2008-04-22 Thread Christoph Lameter
On Tue, 22 Apr 2008, Andrea Arcangeli wrote:

> My patch order and API backward compatible extension over the patchset
> is done to allow 2.6.26 to fully support KVM/GRU and 2.6.27 to support
> XPMEM as well. KVM/GRU won't notice any difference once the support
> for XPMEM is added, but even if the API would completely change in
> 2.6.27, that's still better than no functionality at all in 2.6.26.
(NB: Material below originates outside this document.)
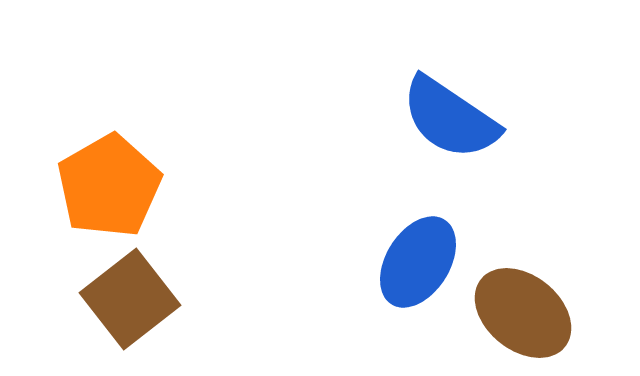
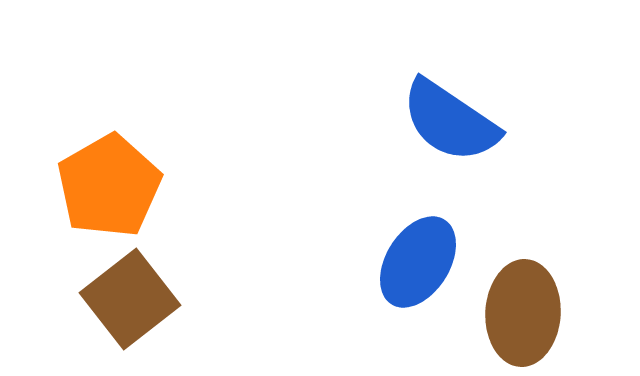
blue semicircle: moved 3 px down
brown ellipse: rotated 54 degrees clockwise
Please redo the patchset with the right order. To my knowledge there is no 
chance of this getting merged for 2.6.26.


-
This SF.net email is sponsored by the 2008 JavaOne(SM) Conference 
Don't miss this year's exciting event. There's still time to save $100. 
Use priority code J8TL2D2. 
http://ad.doubleclick.net/clk;198757673;13503038;p?http://java.sun.com/javaone
___
kvm-devel mailing list
kvm-devel@lists.sourceforge.net
https://lists.sourceforge.net/lists/listinfo/kvm-devel


Re: [kvm-devel] [PATCH 10 of 12] Convert mm_lock to use semaphores after i_mmap_lock and anon_vma_lock

2008-04-22 Thread Christoph Lameter
Doing the right patch ordering would have avoided this patch and allow 
better review.



-
This SF.net email is sponsored by the 2008 JavaOne(SM) Conference 
Don't miss this year's exciting event. There's still time to save $100. 
Use priority code J8TL2D2. 
http://ad.doubleclick.net/clk;198757673;13503038;p?http://java.sun.com/javaone
___
kvm-devel mailing list
kvm-devel@lists.sourceforge.net
https://lists.sourceforge.net/lists/listinfo/kvm-devel


Re: [kvm-devel] [PATCH 05 of 12] Move the tlb flushing into free_pgtables. The conversion of the locks

2008-04-22 Thread Christoph Lameter
Why are the subjects all screwed up? They are the first line of the 
description instead of the subject line of my patches.



-
This SF.net email is sponsored by the 2008 JavaOne(SM) Conference 
Don't miss this year's exciting event. There's still time to save $100. 
Use priority code J8TL2D2. 
http://ad.doubleclick.net/clk;198757673;13503038;p?http://java.sun.com/javaone
___
kvm-devel mailing list
kvm-devel@lists.sourceforge.net
https://lists.sourceforge.net/lists/listinfo/kvm-devel


Re: [kvm-devel] [PATCH 04 of 12] Moves all mmu notifier methods outside the PT lock (first and not last

2008-04-22 Thread Christoph Lameter
Reverts a part of an earlier patch. Why isnt this merged into 1 of 12?



-
This SF.net email is sponsored by the 2008 JavaOne(SM) Conference 
Don't miss this year's exciting event. There's still time to save $100. 
Use priority code J8TL2D2. 
http://ad.doubleclick.net/clk;198757673;13503038;p?http://java.sun.com/javaone
___
kvm-devel mailing list
kvm-devel@lists.sourceforge.net
https://lists.sourceforge.net/lists/listinfo/kvm-devel


Re: [kvm-devel] [PATCH 03 of 12] get_task_mm should not succeed if mmput() is running and has reduced

2008-04-22 Thread Christoph Lameter
Missing signoff by you.



-
This SF.net email is sponsored by the 2008 JavaOne(SM) Conference 
Don't miss this year's exciting event. There's still time to save $100. 
Use priority code J8TL2D2. 
http://ad.doubleclick.net/clk;198757673;13503038;p?http://java.sun.com/javaone
___
kvm-devel mailing list
kvm-devel@lists.sourceforge.net
https://lists.sourceforge.net/lists/listinfo/kvm-devel


Re: [kvm-devel] performance with guests running 2.4 kernels (specifically RHEL3)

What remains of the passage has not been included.